QELO ratings for MIMIR quizzes
This post is for my MIMIR quiz friends. It may not make any sense to others.
I’ve done some analysis on MIMIR scoring across leagues and come up with an Elo like rating system, QELO, that captures full relative performance in a given MIMIR match as opposed to the currently systems that capture partial relative performance using arbitrary rules.
My assumptions are
- The distilled relative performance data (QELO score) contained in the numbers from one instance of a given set of questions (a MIMIR game or a match) can be reliably compared across other instances of the same set.
- QELO scores can be compared across weeks and averaged or aggregated as required to determine league standings even if games are randomized throughout the duration of the league. Basically, every one in a randomized league will have an equal chance of playing against Pat Gibson without affecting either their general trajectory or his.
- QELO scores can be compared across leagues with a simple weightage for the toughness of a given league, which in turn can come from the distribution of QELO scores in the league.
The QELO rating system is a method for calculating the relative skill levels of players in zero-sum games such as chess.
MIMIR quiz leagues around the world utilise arbitrary scoring systems to capture relative skill levels. For example, one league gives win points to the top 2 players in a four player game. Another league awards win points to players who are within 3 points of the winner and so on.
The issues with these scoring systems are that
- They do not capture the full performance of those who do not make the arbitrary cut.
- They could amplify the performance of those who make their arbitrary cut.
- These arbitrary rules, when applied in the local over 6–8 weeks, can result in some weird rankings in the aggregate where competitors who ace the overarching parameter, don’t do too well on other important parameters.
To see how this plays out, arrange players in order of Win Points (one arbitrary parameter) and then in order of aggregate scores (another, less arbitrary parameter that many people believe is a better indicator of performance).

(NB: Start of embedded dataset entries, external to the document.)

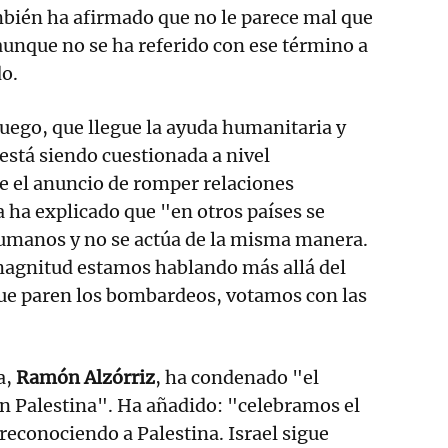
mbién ha afirmado que no le parece mal que
aunque no se ha referido con ese término a
do.
 fuego, que llegue la ayuda humanitaria y
 está siendo cuestionada a nivel
e el anuncio de romper relaciones
 ha explicado que "en otros países se
umanos y no se actúa de la misma manera.
magnitud estamos hablando más allá del
que paren los bombardeos, votamos con las
a,
Ramón Alzórriz
, ha condenado "el
en Palestina". Ha añadido: "celebramos el
reconociendo a Palestina. Israel sigue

There is a significant deviation in these two lists especially as you move down tiers. There are situations where players lose many spots one way or another.
What would a more comprehensive scoring system, given the inbuilt, unavoidable, randomness in the MIMIR system, look like?
Here is my hypothesis: There are a few major factors that should determine the QELO score of a player in a MIMIR league.
- Raw Score: Owns + Bonus points.
- Competitiveness: (From 0 to 1) of the game/match. How close were the scores? Competitiveness Score = 0.5 *(2nd score/ 1st Score) + 0.3* (3rd Score/2nd Score and 0.2*(4th Score/3rd score). I’ve chosen coefficients of 0.5, 0.3 and 0.2 to weight the competitiveness of the game based on all three ratios in order of their significance. The ratio of the last two scores is important at a 0.2 weightage, but not as important as the ratio of the first two scores at 0.5.
- Completeness: (From 0 to 1) of the game/match. How many of the total points available were taken. A match that has 40/64 questions answered gets a lower weightage on this parameter compared to a match that has 58/64 questions answered.
The QELO score looks like this
Score = Raw score * Competitiveness * Completeness * 100
What are the advantages of an QELO score?
- QELO scores capture full relative performance in any given game as opposed to arbitrary cut offs that could result in loss of significant information as the weeks in a league move on.
- Any random collection of 4 quizzers across hundreds of games of the same set of questions will still result in a reliable ranking.
- If multiple leagues agree on the weightage coefficients, QELO scores can be compared across leagues.
What about 3 player games and 2 player games?
Coefficient adjustments can tackle these situations with some data loss. This needs to be tested on data from different leagues.
3 player games can use competitiveness coefficients of 0.7 for 2nd Score/1st Score ratio and 0.3 for 3rd Score/2nd Score ratio. Thus the coefficients add up to 1 and do not make assumptions about what the fourth player could have added to the mix.
2 player games can have a single competitiveness coefficient of 1.0 for 2nd score/1st score ratio.
Alternatively, a derived number from the week’s match data can be used for the 4th Score/ 3rd score ratio and the 3rd Score/2nd Score as required, while keeping the competitiveness coefficients constant at 0.5 (2/1), 0.3(3/2) and 0.3 (4/3). For example, the <xth percentile> 4th Score/ 3rd score ratios in the aggregated match data for the week could be used in place of ratios in games where was no 4th player.
Disclaimer: There are numbers used for weighting co-efficients in this QELO model. They can be tuned based on a given leagues understanding of the game. Technically, they are arbitrary, but as long as they are used to mirror real life quiz fairness, they will work well.
For example, in calculating the competitiveness score of a given game, I use this formula. Competitiveness Score = 0.5 *(2nd score/ 1st Score) + 0.3* (3rd Score/2nd Score and 0.2*(4th Score/3rd score). I’ve chosen coefficients of 0.5, 0.3 and 0.2 to weight the competitiveness of the game based on all three ratios in order of their significance. The ratio of the last two scores is important at a 0.2 weightage, but not as important as the ratio of the first two scores at 0.5.
Please create a copy of this file and use it on data sets from any quiz league you might want. Please message me your results, thoughts and misgivings, so that i can improve the model.
_________________________________
Notes for further fine tuning:
- X differential. Distribute the X differential (A given players Xs minus the lowest Xs in the game) using a formula that takes into account the player’s broad performance in the game using the percentage of total points scored, and the risk taking in the given game using percentage of Maximum possible bonus attempts that were attempted in the game.